# PAR - the real way to measure light



## neven

What does that mean to us? well watts per gallon is dated and only meant for average sized aquariums with t8 bulbs, and the hobby has veered far away from that. More and more you see par data out there now, since its the only factor that remains constant through all the lighting methods. It is a measure of photon radiation in the wavelengths plants use for photosynthesis. here is the chart of what each level of lighting is.
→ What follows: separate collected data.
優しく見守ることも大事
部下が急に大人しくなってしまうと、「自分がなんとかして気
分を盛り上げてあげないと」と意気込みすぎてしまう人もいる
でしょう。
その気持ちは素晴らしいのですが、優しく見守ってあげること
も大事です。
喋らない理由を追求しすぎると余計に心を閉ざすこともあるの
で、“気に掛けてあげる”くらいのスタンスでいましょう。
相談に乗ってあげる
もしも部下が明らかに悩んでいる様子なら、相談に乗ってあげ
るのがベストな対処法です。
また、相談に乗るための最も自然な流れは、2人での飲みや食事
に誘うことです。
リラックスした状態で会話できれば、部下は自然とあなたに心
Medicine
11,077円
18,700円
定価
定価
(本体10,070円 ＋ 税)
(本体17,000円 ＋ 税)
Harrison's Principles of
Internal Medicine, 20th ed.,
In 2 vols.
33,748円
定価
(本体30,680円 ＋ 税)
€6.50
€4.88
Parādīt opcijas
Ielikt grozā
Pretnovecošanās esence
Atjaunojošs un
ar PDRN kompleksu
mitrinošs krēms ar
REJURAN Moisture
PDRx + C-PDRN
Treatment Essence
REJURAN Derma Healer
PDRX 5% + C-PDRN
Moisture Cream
*Low Light:* 40-70 μmols/m2/s
*medium:* 70-150 μmols/m2/s
*High:* 150-300 μmols/m2/s
*Very High:* 300-600 μmols/m2/s

To get these readings though, you require a PAR/Quantum Meter. They are pricey, $350 to be exact. Many aquarium clubs will purchase a meter just so their members have access to these readings without bearing the full brunt of the cost. Im unsure whether Vancouver's club has their own par meter. At the end of this, i'll mention a cheaper way for those wishing to get their own.

Now how to use the meter, the primary use is to figure out just how intense lighting we need. if you purchased your hood already, it can be varied through using different number of bulbs and changing the height (and orientation) of the fixture. CFLs can be varied quite a bit compared to your standard hood. No longer are we forced to simply lesson our photo period to reduce algae.
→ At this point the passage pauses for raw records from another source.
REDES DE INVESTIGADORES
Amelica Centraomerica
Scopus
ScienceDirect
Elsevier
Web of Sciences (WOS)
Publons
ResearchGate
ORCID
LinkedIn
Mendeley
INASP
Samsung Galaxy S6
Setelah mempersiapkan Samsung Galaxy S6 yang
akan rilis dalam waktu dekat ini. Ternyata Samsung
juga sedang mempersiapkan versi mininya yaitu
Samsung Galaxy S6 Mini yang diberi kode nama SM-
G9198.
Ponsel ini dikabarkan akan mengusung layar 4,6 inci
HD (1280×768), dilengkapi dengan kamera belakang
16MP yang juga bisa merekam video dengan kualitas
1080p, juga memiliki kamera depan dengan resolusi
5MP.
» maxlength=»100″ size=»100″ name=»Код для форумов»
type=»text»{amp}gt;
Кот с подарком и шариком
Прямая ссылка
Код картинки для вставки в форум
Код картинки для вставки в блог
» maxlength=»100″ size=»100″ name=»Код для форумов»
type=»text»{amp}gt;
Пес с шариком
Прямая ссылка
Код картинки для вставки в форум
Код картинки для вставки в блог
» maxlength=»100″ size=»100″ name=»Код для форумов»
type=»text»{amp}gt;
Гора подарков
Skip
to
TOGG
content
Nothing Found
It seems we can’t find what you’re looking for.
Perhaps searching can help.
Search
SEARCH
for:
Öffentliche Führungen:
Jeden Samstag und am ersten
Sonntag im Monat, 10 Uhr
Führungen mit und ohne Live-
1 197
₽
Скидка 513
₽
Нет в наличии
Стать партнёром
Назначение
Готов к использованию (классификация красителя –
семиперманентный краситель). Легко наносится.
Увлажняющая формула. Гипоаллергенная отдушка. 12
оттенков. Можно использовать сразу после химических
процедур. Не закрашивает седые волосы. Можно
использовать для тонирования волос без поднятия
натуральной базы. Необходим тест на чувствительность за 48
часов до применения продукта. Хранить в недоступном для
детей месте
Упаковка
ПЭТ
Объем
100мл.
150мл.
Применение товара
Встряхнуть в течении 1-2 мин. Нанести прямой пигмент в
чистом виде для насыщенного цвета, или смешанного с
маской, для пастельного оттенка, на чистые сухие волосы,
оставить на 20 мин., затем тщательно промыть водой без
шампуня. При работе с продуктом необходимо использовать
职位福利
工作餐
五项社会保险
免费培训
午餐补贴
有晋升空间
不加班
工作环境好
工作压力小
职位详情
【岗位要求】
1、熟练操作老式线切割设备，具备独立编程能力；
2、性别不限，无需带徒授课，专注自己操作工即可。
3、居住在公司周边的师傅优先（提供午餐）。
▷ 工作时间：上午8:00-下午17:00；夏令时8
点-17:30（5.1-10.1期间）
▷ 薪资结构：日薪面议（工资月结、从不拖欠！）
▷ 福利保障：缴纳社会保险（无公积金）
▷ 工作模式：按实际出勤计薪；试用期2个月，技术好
Now to figure out where to take your readings. Place the par meter probe on the substrate in several readings and chart your tanks foot print with the number read outs. Adjust the height then check those areas again. if you are not injecting CO2, stay in the low light threshold, you can still grow plants like HC if you know how to balance your nutrients. For typical Co2/excel EI dosed tanks, Medium threshold is recommended, try to stay under 100 μmols/m2/s if you want to keep the trimming low.

For those with no access to a meter, theres several sources in which you can compare to, With PAR readings charted with different fixture heights and orientations, you can greatly reduce the guessing game and hit your wanted light level much easier.

---Added later---
Still haven't heard of who rents meters here, but there are a couple sources i'll link that are helpful in figuring out lighting distance without a meter, based of par readings and tests from other hobbyists. I recommend any hobbyist give them a read

For *Linear Tubes (ie t8, t5, t12, etc)* PAR vs Distance, T5, T12, PC
For *CFLs* PAR Data-Spiral Power Saver Bulbs, lighting question - Page 2

Why tanks with raised lights do better: Light Height above Tank

To the mods, apologies for links to other forums, but this information is too good to pass up. For a while now i've used the charts for lighting recommendations to others, figured i might aswell link the source.
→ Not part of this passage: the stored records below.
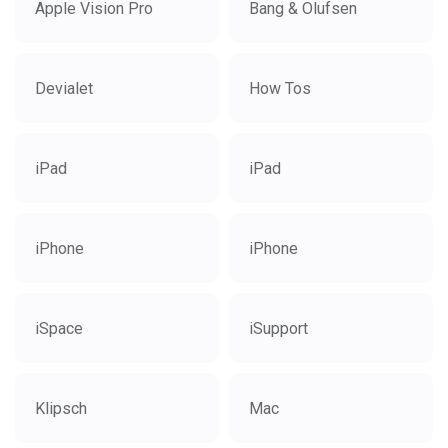
Apple Vision Pro
Bang & Olufsen
Devialet
How Tos
iPad
iPad
iPhone
iPhone
iSpace
iSupport
Klipsch
Mac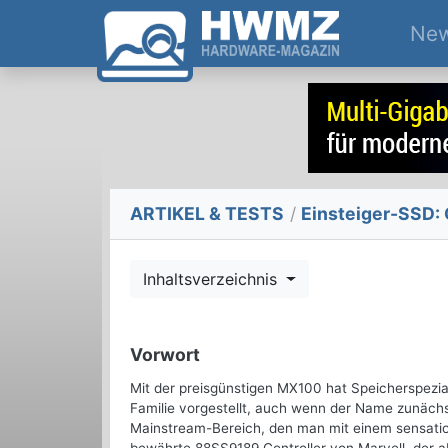
Ne
ARTIKEL & TESTS
/
Einsteiger-SSD: 
Inhaltsverzeichnis
Vorwort
Mit der preisgünstigen MX100 hat Speicherspezial
Familie vorgestellt, auch wenn der Name zunächst 
Mainstream-Bereich, den man mit einem sensation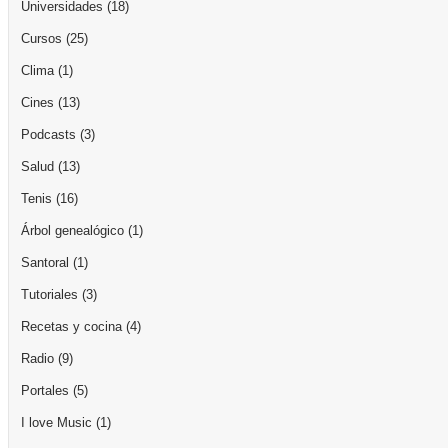
Universidades
(18)
Cursos
(25)
Clima
(1)
Cines
(13)
Podcasts
(3)
Salud
(13)
Tenis
(16)
Árbol genealógico
(1)
Santoral
(1)
Tutoriales
(3)
Recetas y cocina
(4)
Radio
(9)
Portales
(5)
I love Music
(1)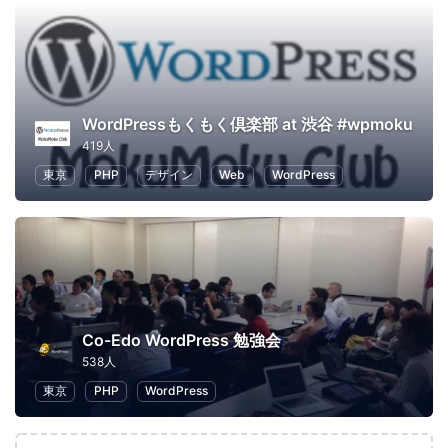
WordPressもくもく倶楽部 at 渋谷 #wpmoku
419人
東京
PHP
デザイン
Web
WordPress
Co-Edo WordPress 勉強会
538人
東京
PHP
WordPress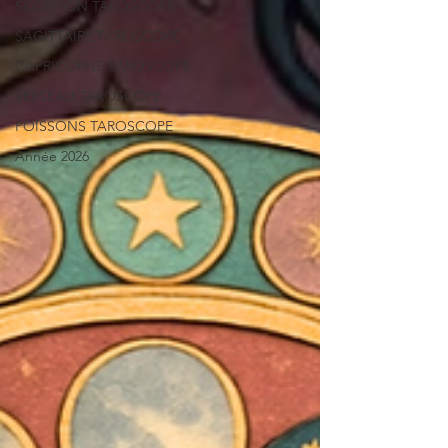
SCORPION TAROSCOPE
SAGITTAIRE TAROSCOPE
CAPRICORNE TAROSCOPE
VERSEAU TAROSCOPE
POISSONS TAROSCOPE
Année 2026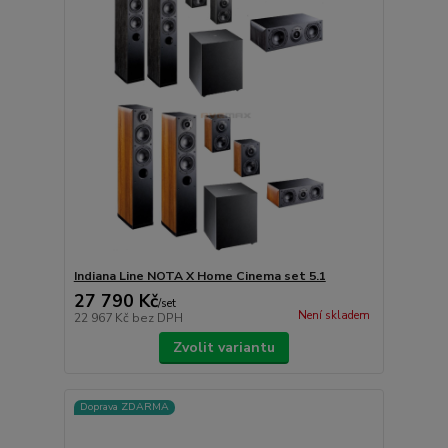
Indiana Line NOTA X Home Cinema set 5.1
27 790 Kč
/
set
Není skladem
22 967 Kč
bez DPH
Zvolit variantu
Doprava ZDARMA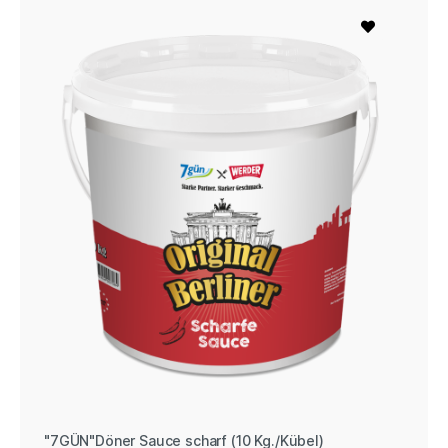
"7GÜN"Döner Sauce scharf (10 Kg./Kübel)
If your lights dont cover the whole tank length, the only real issue is when the light is close to the tank top, then you see the spread of the light in the water. I generally plant less demanding plants in dim lit areas anyways
-----------------

Now as for a cheaper way to make your own meter. You simply buy the probe, the Apogee SQ-120 Probe is the cheapest and calibrated for fluorescent lighting.

Some more facts on the sensor:
Calibrated to exactly 5.00 μmols/m2/s per mV
the cable is 3meters long (9feet), ends are your standard pigtail
There are correction factors you need to apply the closer your source is to sunlight, ie, fluorescent = 0%, MH = 2% lower

for us though, the levels of light we need, you can ignore the correction factor completely as it'll only be a few μmols/m2/s off at the substrate level.

What you do is buy metal gator clips ($2 for two most likely), use a digital multimeter at the millivolts setting ($10 for a cheap one), and multiply the result by 5. Now you got your PAR Reading in μmols/m2/s. Just don't put your multimeter on the Ohms setting with the probe attached, you can damage it. Also don't touch the probe pigtails together, as the probe is its own power source.

Personally i do not own one or do not have access, the CFL thread on another forum allowed me to guess work quite accurately where i lay light wise. I have read much into this on other forums, through googling the subject and through apogee's website, and i do plan on one day getting my own probe to test with  I do hope that this forum if they have people with these meters, can gather its own information to share, so members shake the dated watt's per gallon idealogy.


----------



## Nicklfire

Good Read :0, I think BCA is just starting to get into the PAR reading information. We don't have very many at all floating around the forum but i think it would be a great thing for us to get a few going.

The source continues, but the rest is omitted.